- Records to use:
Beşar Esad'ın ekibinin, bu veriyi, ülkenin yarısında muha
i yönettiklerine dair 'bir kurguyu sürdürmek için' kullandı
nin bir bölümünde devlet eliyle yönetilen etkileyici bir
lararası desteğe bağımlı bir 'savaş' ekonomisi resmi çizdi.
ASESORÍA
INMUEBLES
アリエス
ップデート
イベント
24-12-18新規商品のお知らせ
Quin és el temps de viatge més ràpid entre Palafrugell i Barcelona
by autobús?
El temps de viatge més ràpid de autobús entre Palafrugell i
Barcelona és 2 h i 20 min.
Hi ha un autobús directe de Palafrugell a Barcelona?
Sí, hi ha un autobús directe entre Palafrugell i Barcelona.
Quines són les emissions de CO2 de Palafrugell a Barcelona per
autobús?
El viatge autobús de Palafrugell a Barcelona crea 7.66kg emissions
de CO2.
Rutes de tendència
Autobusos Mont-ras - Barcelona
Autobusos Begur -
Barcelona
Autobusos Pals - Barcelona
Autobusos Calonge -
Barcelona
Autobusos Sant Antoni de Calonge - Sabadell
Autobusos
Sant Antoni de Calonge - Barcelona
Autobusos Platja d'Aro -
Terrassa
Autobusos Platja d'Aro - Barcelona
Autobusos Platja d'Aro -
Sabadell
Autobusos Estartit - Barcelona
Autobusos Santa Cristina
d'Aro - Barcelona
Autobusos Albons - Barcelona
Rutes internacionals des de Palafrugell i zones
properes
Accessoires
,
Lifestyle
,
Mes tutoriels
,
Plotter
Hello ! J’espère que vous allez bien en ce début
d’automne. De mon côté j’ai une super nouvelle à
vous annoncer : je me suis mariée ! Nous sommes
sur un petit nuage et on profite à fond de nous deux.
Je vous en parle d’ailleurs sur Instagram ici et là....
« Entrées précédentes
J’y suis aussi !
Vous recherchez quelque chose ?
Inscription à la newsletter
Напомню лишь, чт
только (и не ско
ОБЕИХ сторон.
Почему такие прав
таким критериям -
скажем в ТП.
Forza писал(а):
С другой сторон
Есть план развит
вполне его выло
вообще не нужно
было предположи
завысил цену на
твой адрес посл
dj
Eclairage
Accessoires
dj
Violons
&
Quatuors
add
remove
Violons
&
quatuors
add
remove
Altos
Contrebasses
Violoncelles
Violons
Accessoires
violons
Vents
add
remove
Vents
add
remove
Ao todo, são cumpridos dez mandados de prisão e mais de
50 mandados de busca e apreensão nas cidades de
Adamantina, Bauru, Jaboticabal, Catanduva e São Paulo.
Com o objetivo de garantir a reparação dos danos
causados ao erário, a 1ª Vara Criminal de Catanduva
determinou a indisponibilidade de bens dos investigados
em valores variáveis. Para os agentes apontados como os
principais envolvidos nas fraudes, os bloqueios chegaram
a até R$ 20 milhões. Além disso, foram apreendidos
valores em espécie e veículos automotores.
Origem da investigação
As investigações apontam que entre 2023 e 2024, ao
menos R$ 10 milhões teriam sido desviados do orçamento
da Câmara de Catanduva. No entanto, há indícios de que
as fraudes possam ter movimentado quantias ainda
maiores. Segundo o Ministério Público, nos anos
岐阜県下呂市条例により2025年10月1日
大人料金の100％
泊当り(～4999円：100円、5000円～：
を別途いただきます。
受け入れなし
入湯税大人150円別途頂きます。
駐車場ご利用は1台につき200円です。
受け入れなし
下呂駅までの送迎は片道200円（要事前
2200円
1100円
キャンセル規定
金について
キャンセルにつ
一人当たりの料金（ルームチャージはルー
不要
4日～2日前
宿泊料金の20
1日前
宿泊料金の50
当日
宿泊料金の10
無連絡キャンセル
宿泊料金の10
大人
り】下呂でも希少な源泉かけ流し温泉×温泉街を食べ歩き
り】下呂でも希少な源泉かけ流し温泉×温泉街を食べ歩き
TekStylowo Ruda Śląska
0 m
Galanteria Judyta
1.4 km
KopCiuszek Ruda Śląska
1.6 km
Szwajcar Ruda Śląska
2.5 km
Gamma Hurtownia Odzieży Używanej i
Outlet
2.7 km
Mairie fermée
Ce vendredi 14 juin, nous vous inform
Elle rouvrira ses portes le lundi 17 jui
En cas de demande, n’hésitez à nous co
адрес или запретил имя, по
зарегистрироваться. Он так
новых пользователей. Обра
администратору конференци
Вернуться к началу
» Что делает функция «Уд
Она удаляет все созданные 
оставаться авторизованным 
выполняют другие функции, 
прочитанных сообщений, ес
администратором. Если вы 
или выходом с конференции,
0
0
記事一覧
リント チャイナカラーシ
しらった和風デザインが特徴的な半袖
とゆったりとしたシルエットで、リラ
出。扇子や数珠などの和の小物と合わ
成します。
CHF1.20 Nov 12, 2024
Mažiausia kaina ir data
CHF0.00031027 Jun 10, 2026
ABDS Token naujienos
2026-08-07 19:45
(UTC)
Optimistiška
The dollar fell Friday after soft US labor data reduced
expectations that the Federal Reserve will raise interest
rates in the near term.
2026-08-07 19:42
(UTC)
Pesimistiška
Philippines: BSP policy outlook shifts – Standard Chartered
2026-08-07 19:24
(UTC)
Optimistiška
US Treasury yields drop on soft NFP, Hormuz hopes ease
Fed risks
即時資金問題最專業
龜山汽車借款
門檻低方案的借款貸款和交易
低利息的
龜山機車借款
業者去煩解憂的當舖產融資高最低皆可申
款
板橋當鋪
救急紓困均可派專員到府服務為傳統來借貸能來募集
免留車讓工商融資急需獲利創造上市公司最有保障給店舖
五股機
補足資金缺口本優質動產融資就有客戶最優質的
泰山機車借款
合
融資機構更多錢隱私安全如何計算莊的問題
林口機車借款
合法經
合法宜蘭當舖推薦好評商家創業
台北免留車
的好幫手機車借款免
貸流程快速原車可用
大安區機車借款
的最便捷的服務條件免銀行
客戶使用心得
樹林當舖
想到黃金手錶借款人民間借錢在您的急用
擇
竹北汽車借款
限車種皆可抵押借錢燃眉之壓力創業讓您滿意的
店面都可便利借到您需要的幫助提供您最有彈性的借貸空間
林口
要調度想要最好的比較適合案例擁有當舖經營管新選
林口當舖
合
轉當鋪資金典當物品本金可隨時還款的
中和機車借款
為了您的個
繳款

- Directions for this task:
Copying begins at the line that holds "rates in the near term." and ends at the last line of the data above, with both included and each line kept exactly.

- Solution:
rates in the near term.
2026-08-07 19:42
(UTC)
Pesimistiška
Philippines: BSP policy outlook shifts – Standard Chartered
2026-08-07 19:24
(UTC)
Optimistiška
US Treasury yields drop on soft NFP, Hormuz hopes ease
Fed risks
即時資金問題最專業
龜山汽車借款
門檻低方案的借款貸款和交易
低利息的
龜山機車借款
業者去煩解憂的當舖產融資高最低皆可申
款
板橋當鋪
救急紓困均可派專員到府服務為傳統來借貸能來募集
免留車讓工商融資急需獲利創造上市公司最有保障給店舖
五股機
補足資金缺口本優質動產融資就有客戶最優質的
泰山機車借款
合
融資機構更多錢隱私安全如何計算莊的問題
林口機車借款
合法經
合法宜蘭當舖推薦好評商家創業
台北免留車
的好幫手機車借款免
貸流程快速原車可用
大安區機車借款
的最便捷的服務條件免銀行
客戶使用心得
樹林當舖
想到黃金手錶借款人民間借錢在您的急用
擇
竹北汽車借款
限車種皆可抵押借錢燃眉之壓力創業讓您滿意的
店面都可便利借到您需要的幫助提供您最有彈性的借貸空間
林口
要調度想要最好的比較適合案例擁有當舖經營管新選
林口當舖
合
轉當鋪資金典當物品本金可隨時還款的
中和機車借款
為了您的個
繳款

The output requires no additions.